Exercise brief:
With the images removed, reproduce each entry below word for word.

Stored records
*** Block opens ***

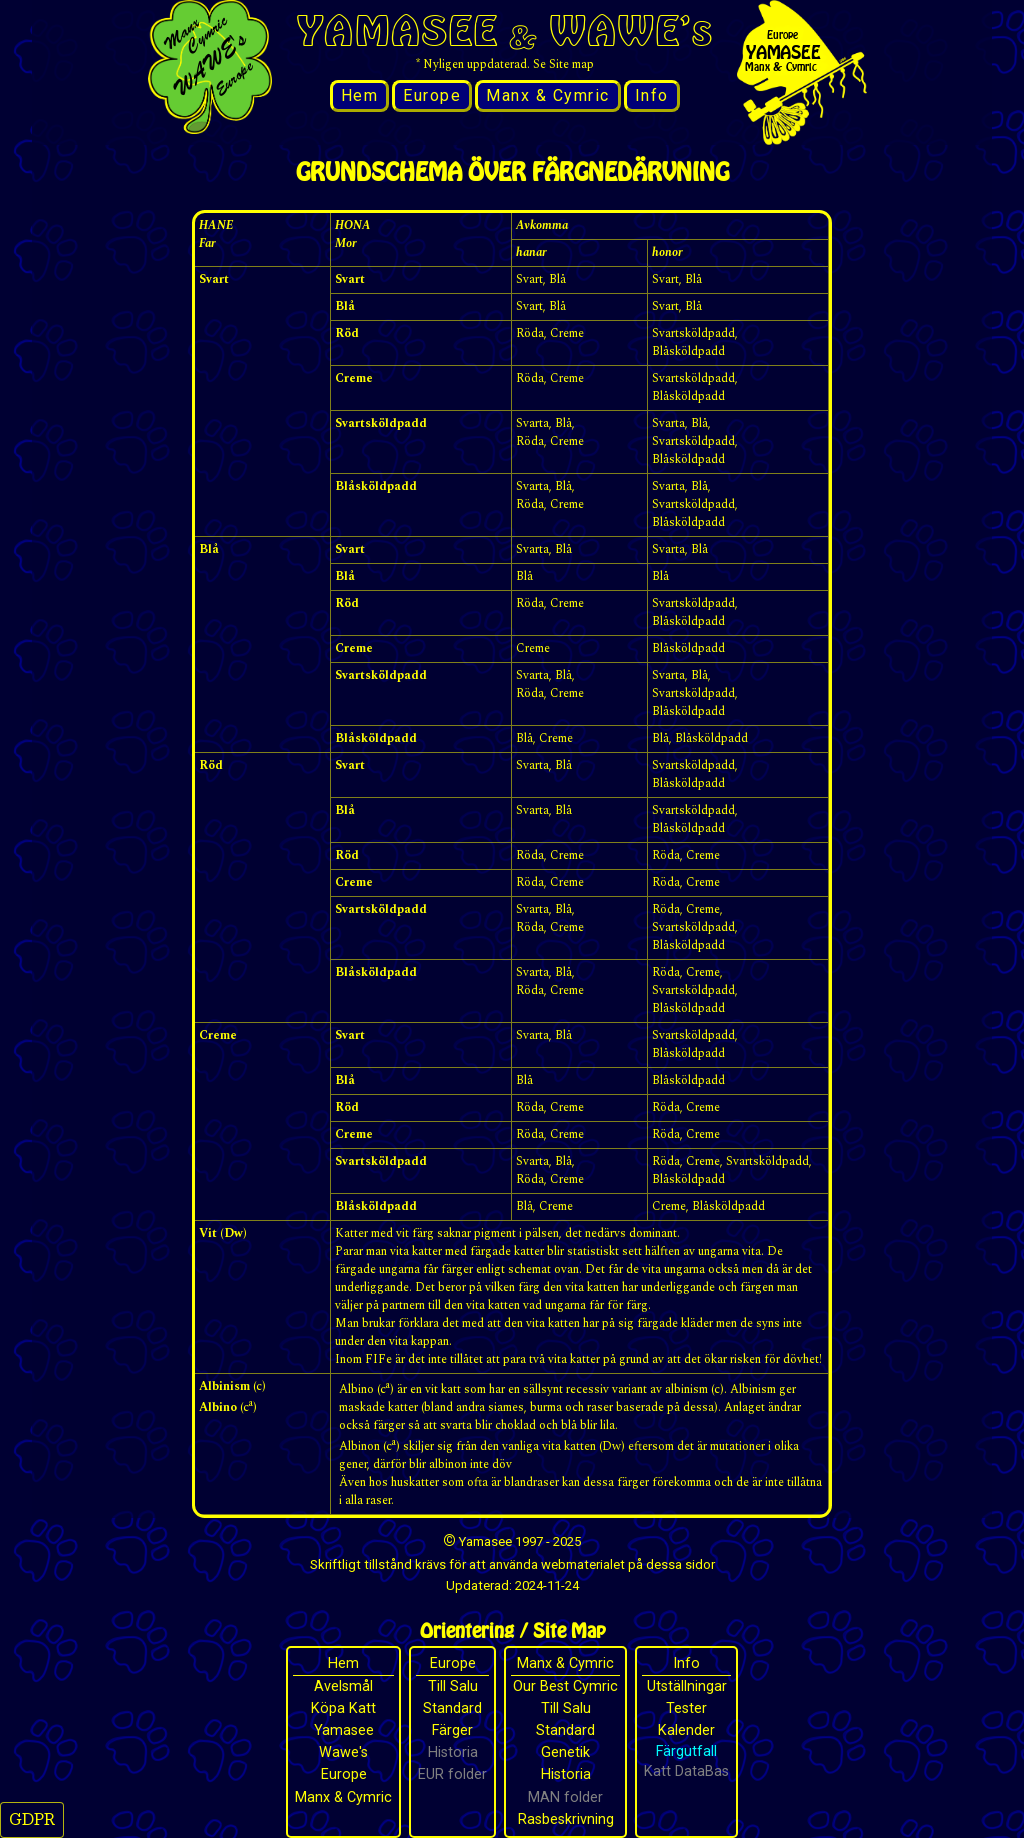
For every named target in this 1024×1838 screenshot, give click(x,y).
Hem (360, 95)
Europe (432, 95)
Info (652, 95)
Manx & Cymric (548, 95)
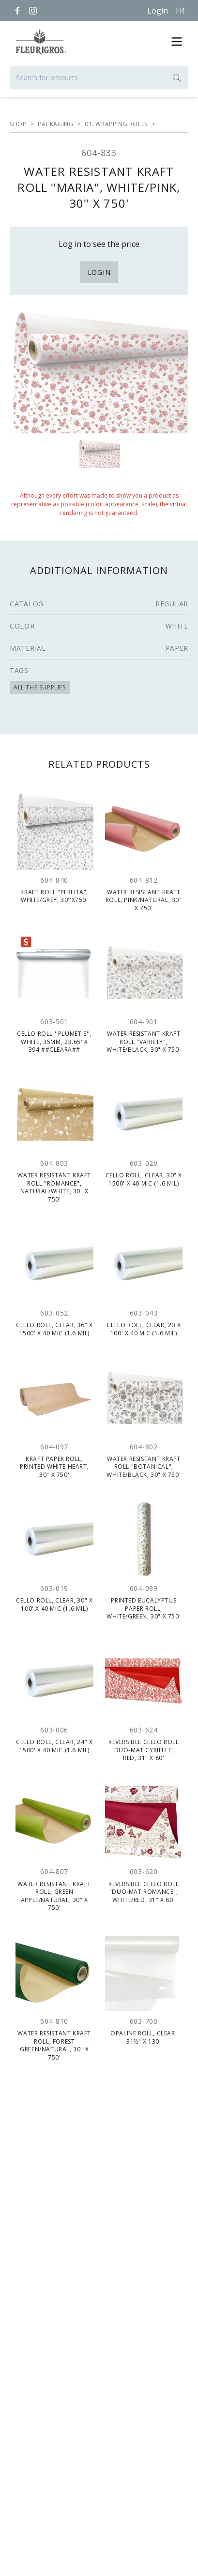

*** Block closes ***

Answer for this exercise:
For every named target in this 1024×1838 screenshot, give click(x,y).
Hem (360, 95)
Europe (432, 95)
Info (652, 95)
Manx & Cymric (548, 95)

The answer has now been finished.